Aim of the task
All the lines below need to be transcribed exactly. Pictures get left out.

Data extract
+--
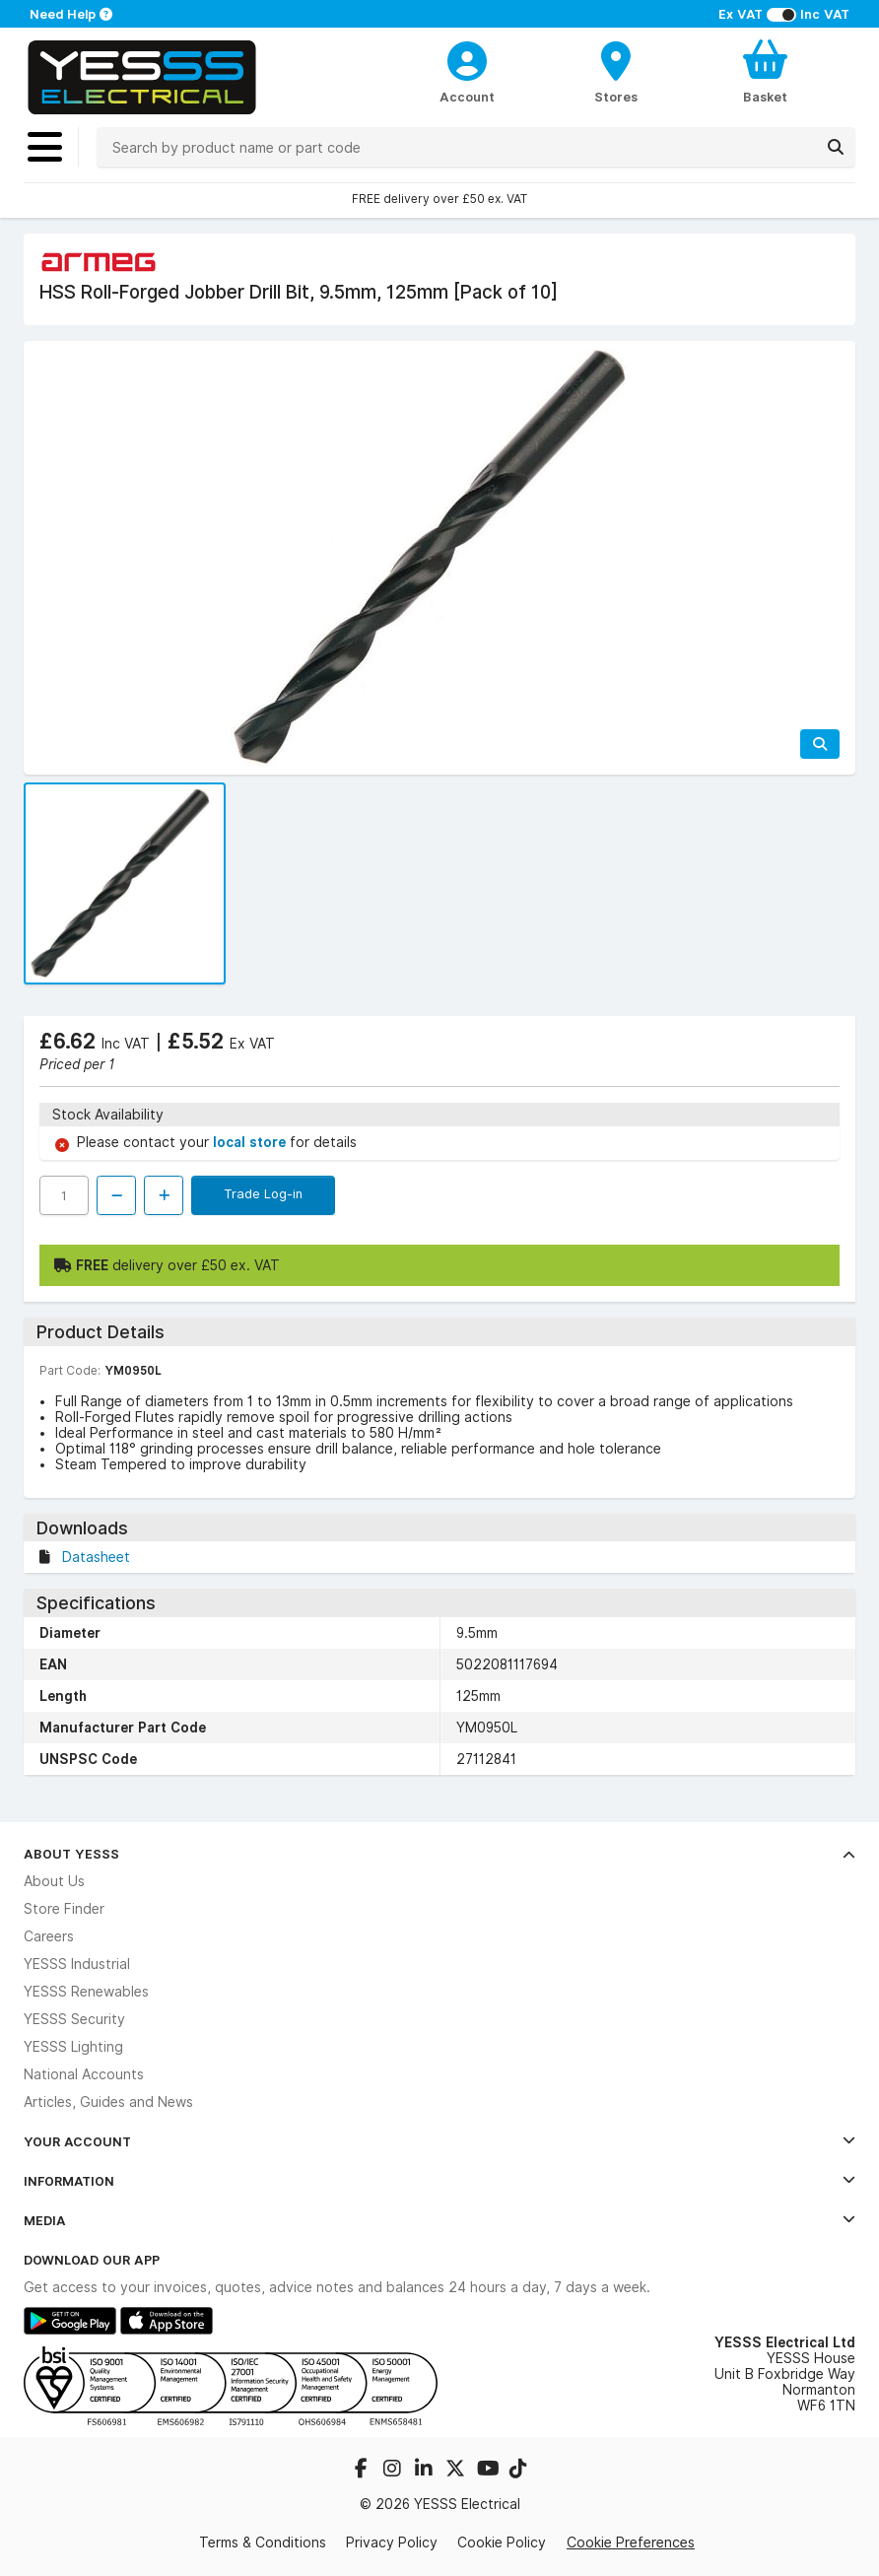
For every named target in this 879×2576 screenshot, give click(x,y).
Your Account (439, 2141)
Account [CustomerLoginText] (467, 96)
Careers (49, 1936)
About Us (54, 1881)
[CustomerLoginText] (466, 58)
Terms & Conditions (262, 2542)
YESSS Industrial (77, 1964)
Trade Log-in (263, 1193)
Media (439, 2220)
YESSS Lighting (73, 2047)
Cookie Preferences (631, 2542)
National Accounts (84, 2074)
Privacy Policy (392, 2542)
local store (251, 1142)
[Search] (835, 147)
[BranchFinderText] (616, 70)
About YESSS (439, 1854)
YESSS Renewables (86, 1992)
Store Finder (64, 1909)
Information (439, 2181)
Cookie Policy (501, 2542)
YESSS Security (74, 2019)
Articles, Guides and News (108, 2102)
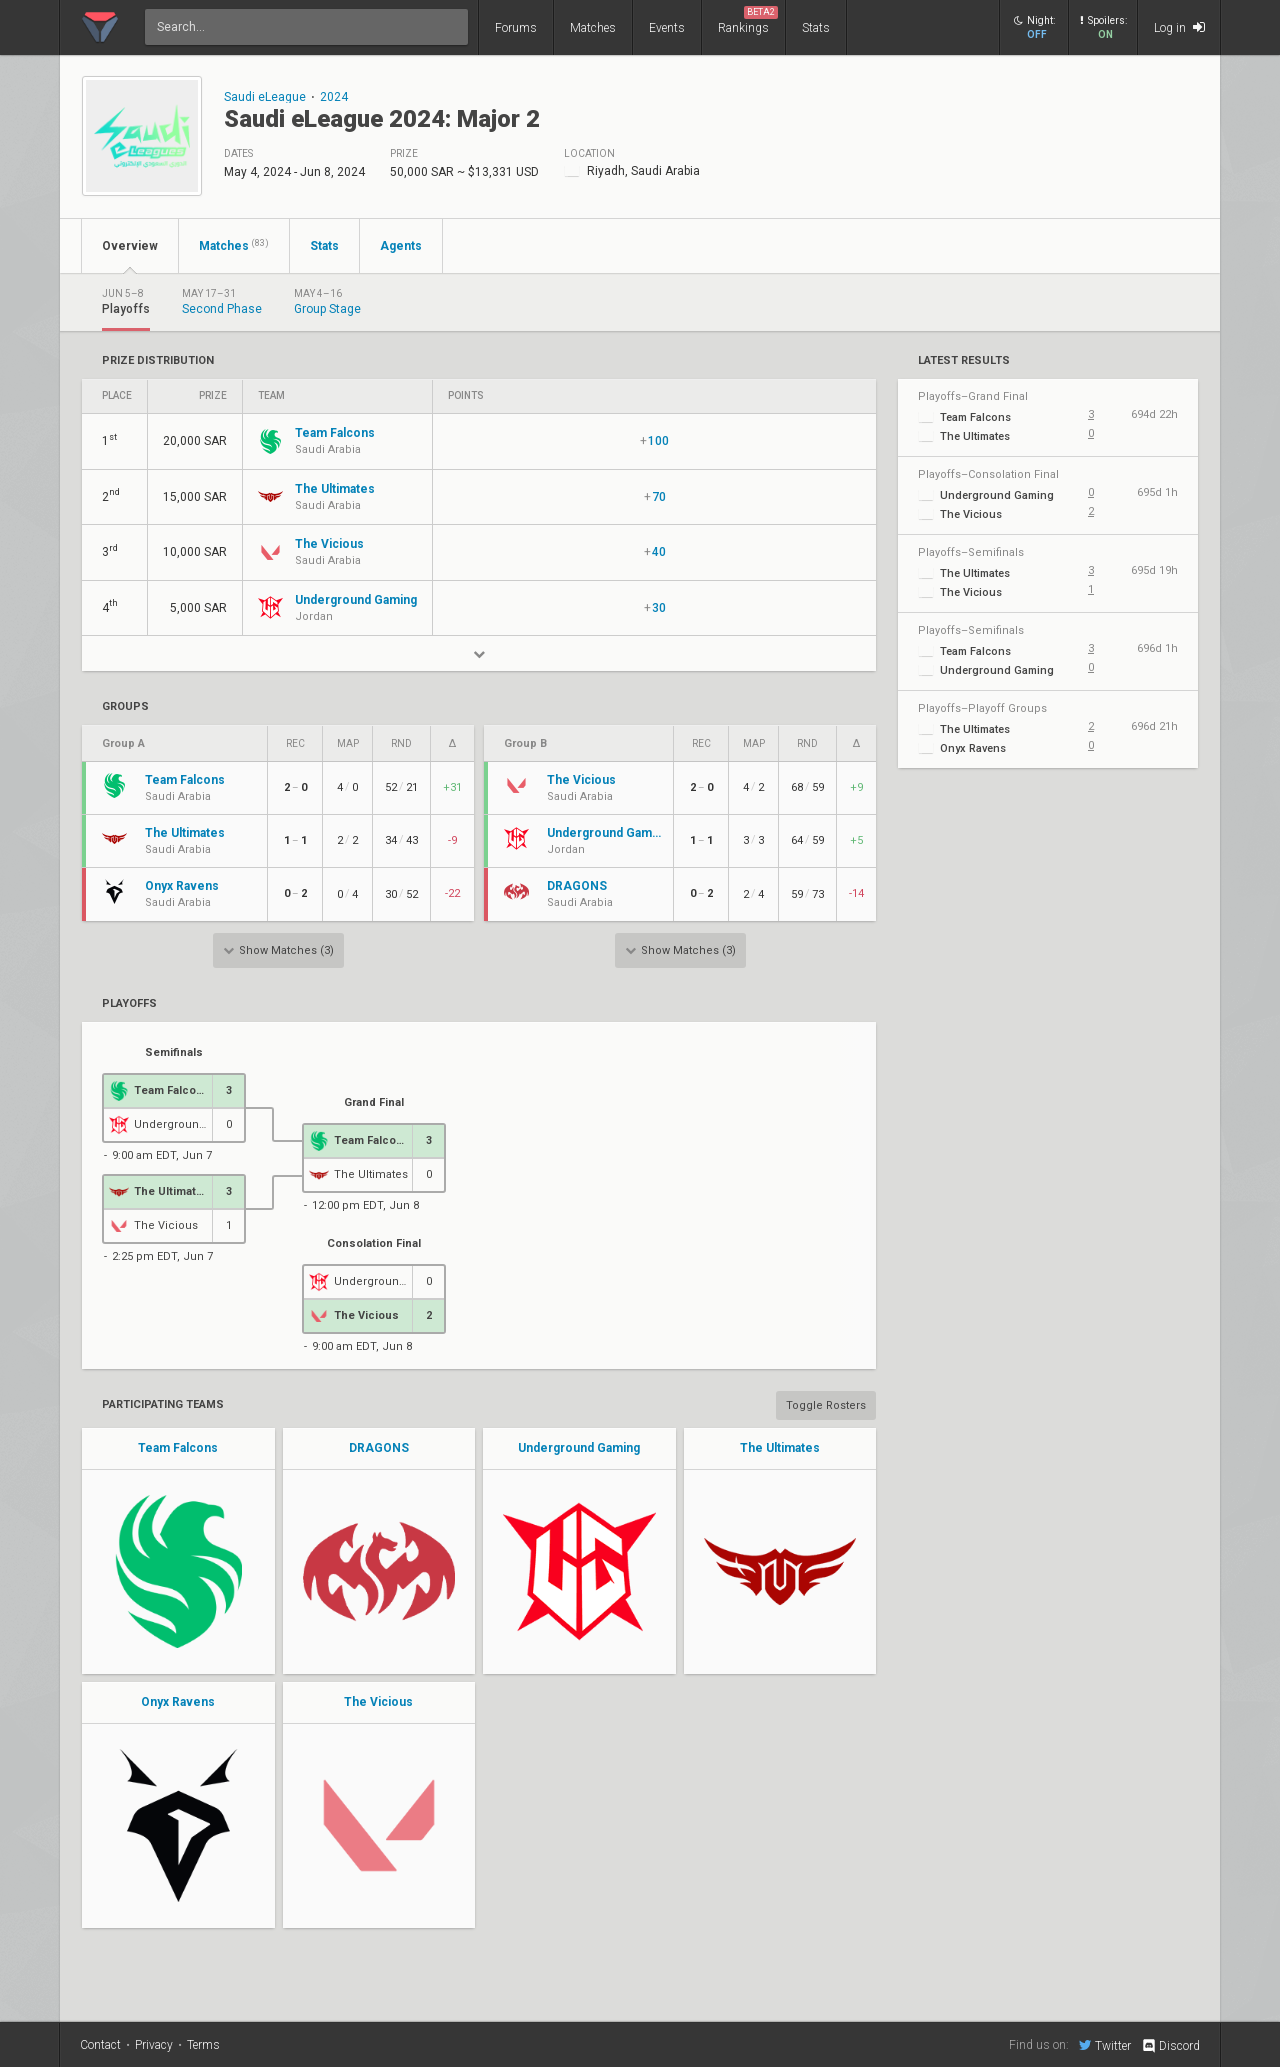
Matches (593, 28)
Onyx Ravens (178, 1702)
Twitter (1105, 2045)
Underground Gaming (579, 1448)
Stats (816, 28)
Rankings (748, 20)
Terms (203, 2045)
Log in (1179, 27)
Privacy (154, 2045)
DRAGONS (379, 1448)
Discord (1170, 2046)
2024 (334, 97)
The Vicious (378, 1702)
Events (667, 28)
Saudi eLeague (265, 97)
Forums (516, 28)
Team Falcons (178, 1448)
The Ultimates (780, 1448)
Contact (100, 2045)
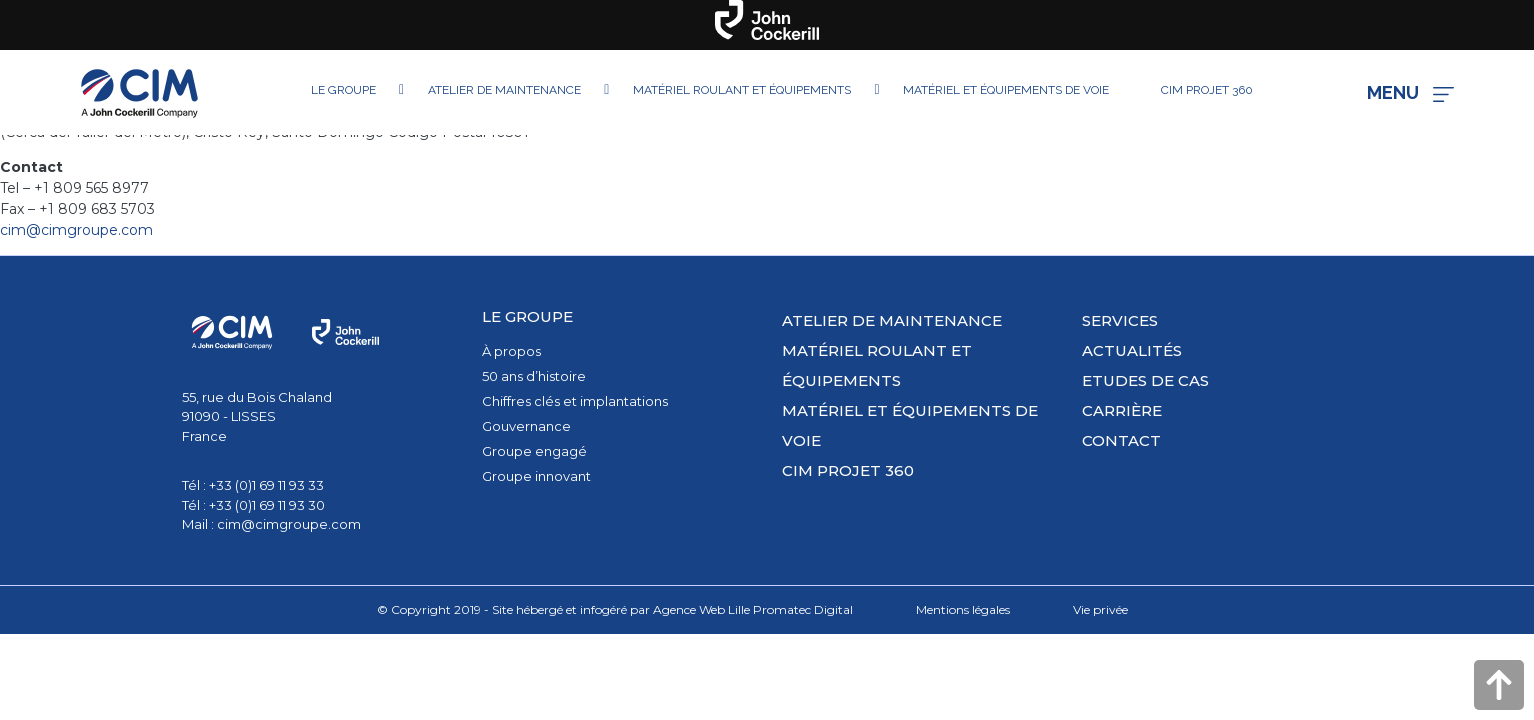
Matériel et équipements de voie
+--
Exercise response
For every named target in this 879×2576 screenshot, give click(x,y).
Your Account (439, 2141)
Account [CustomerLoginText] (467, 96)
Careers (49, 1936)
About Us (54, 1881)
[CustomerLoginText] (466, 58)
Terms & Conditions (262, 2542)
YESSS Industrial (77, 1964)
Trade Log-in (263, 1193)
Media (439, 2220)
YESSS Lighting (73, 2047)
Cookie Preferences (631, 2542)
National Accounts (84, 2074)
Privacy Policy (392, 2542)
local store (251, 1142)
[Search] (835, 147)
[BranchFinderText] (616, 70)
About YESSS (439, 1854)
YESSS Renewables (86, 1992)
Store Finder (64, 1909)
Information (439, 2181)
Cookie Policy (501, 2542)
YESSS Security (74, 2019)
Articles, Guides and News (108, 2102)
Matches (593, 28)
Onyx Ravens (178, 1702)
Twitter (1105, 2045)
Underground Gaming (579, 1448)
Stats (816, 28)
Rankings (748, 20)
Terms (203, 2045)
Log in (1179, 27)
Privacy (154, 2045)
DRAGONS (379, 1448)
Discord (1170, 2046)
2024 (334, 97)
The Vicious (378, 1702)
Events (667, 28)
Saudi eLeague (265, 97)
Forums (516, 28)
Team Falcons (178, 1448)
The Ultimates (780, 1448)
Contact (100, 2045)
Matériel et équipements de voie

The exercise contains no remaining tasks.